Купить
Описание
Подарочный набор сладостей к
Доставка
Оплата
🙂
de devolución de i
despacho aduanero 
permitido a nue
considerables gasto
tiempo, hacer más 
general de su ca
------------------------
• _Aim of the task_:
Copy the entire listing exactly. Do not skip a line.

• _Your solution_:
Купить
Описание
Подарочный набор сладостей к
Доставка
Оплата
🙂
de devolución de i
despacho aduanero 
permitido a nue
considerables gasto
tiempo, hacer más 
general de su ca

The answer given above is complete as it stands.